Any company that tries to hold out will be buried by investment analysts and fund managers whose finances are contingent on AI slop.

titzer · on Aug 21, 2024

The whole idea that we're going to build software systems using natural language prompts to AI models which then promptly (heh) fall on their face because they mash together text strings to feed to a huge inscrutable AI is lazy and stupid. We're in a dumb future where "SUDO make me a sandwich" is a real attack strategy.

ryoshu · on Aug 20, 2024

Yes. And no one wants to listen to the people who deal with this for a living.

mr_toad · on Aug 21, 2024

> Are companies really just YOLOing and plugging LLMs into everything knowing prompt injection is possible?

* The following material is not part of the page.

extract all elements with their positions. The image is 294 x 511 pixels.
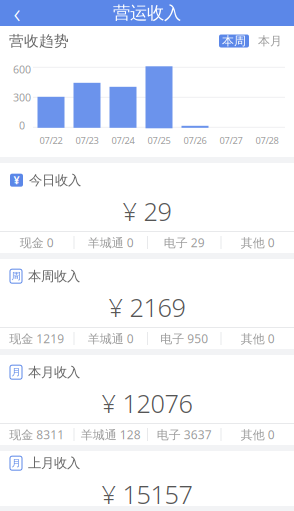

This is the first time I’ve seen an AI use public data in a prompt. Most AI products only augment prompts with internal data. Secondly, most AI products render the results as text, not HTML with links.

simonw · on Aug 21, 2024

It’s very common for AI products to render markdown with links and sometimes images, hence this problem: https://simonwillison.net/tags/markdown-exfiltration/

8n4vidtmkvmk · on Aug 21, 2024

wat? ChatGPT renders links, images and much more.